MiniMax subscription tiers include:
- Plus: $20
- Max: $50
- Ultra: $120
Each tier bundles a pool of token credits consumed by your Subscription Key. Pay-as-you-go uses a regular API Key and bills against your balance instead.
Service tiers
Service tiers control scheduling priority:
-
standard: default tier, suitable for most workloads. -
priority: intended for latency-sensitive or SLA-bound traffic.
Your real cost depends on:
- Input token count
- Whether the request crosses the 512K input-token threshold
- Billing plan
- Service tier
For current pricing, check the MiniMax pricing and model page and the API docs.
FAQ
Is there a free way to try M3?
Yes. You can test the model without committing to a plan. See how to use MiniMax M3 for free.
Which SDKs work with the API?
You can use:
- Raw HTTP
- Anthropic SDK
- OpenAI SDK
MiniMax recommends the Anthropic SDK, but all three use the same endpoint:
https://api.minimax.io/v1/chat/completions
For OpenAI-compatible clients, set the MiniMax base URL:
https://api.minimax.io/v1
How do I stream responses?
Add stream: true to the request body:
{
"model": "MiniMax-M3",
"stream": true,
"messages": [
{
"role": "user",
"content": "Explain this error log."
}
]
}
The API returns server-sent events. SDKs typically expose an iterator you can loop over to read chunks as they arrive. Test streaming in Apidog first so you can inspect the event format before writing parser code.
What is the rate limit?
Rate limits depend on your account tier and whether you use standard or priority service. If you receive a 429, back off and retry. For latency-sensitive traffic, consider the priority tier. Check your account dashboard and the API docs for current limits.
How does the 512K threshold affect cost?
Calls with 512K input tokens or fewer use the standard rate. Calls above 512K input tokens use the higher long-context rate. Trim prompts aggressively, especially in agent loops where token cost compounds across calls.
Can I self-host M3 instead of using the API?

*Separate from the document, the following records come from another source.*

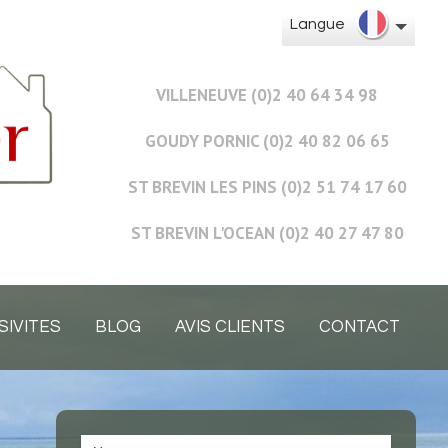
Langue
VILLENEUVE (0)2 40 64 34 98
GOUDY PORNIC (0)2 40 82 06 65
ST BREVIN LES PINS (0)2 51 74 17 60
ST BREVIN L'OCEAN (0)2 40 27 47 80
SIVITES
BLOG
AVIS CLIENTS
CONTACT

This guide covers the hosted API, which is the fastest path to implementation. Self-hosting depends on what MiniMax publishes for M3, so check the model page for current weight and license details.
Wrap
You now have the core pieces needed to call MiniMax M3:
- An API key stored as an environment variable
- Working curl, Python, and Node.js requests
- A way to inspect requests in Apidog
- Reasoning output with
reasoning_split - Awareness of the 512K long-context pricing threshold
- A basic tool-calling flow
The fastest next step is to run one real request manually. Add the endpoint to Apidog, store your bearer token as an environment variable, send the refactor prompt, and inspect the raw response. Once the response shape is clear, integrating MiniMax M3 into your code should be straightforward.